- Exercise description: Each line from the one that contains "presunte carenze imputate ai genitori di" to the last line of the records below must be restated word for word.

[Dataset entries]
──────────
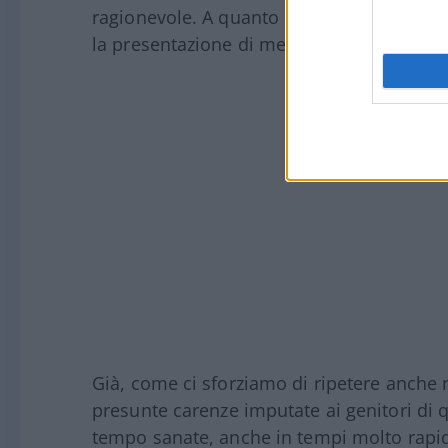
ragionevole. A quanto risulta – conclude 
la presentazione di memorie. Manca solo l
Già, come ci sforziamo di ripetere anche n
presunte carenze imputate ai genitori di 
tempo sanate, anche in tempi molto rapid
──────────
- Response for this exercise:
presunte carenze imputate ai genitori di 
tempo sanate, anche in tempi molto rapid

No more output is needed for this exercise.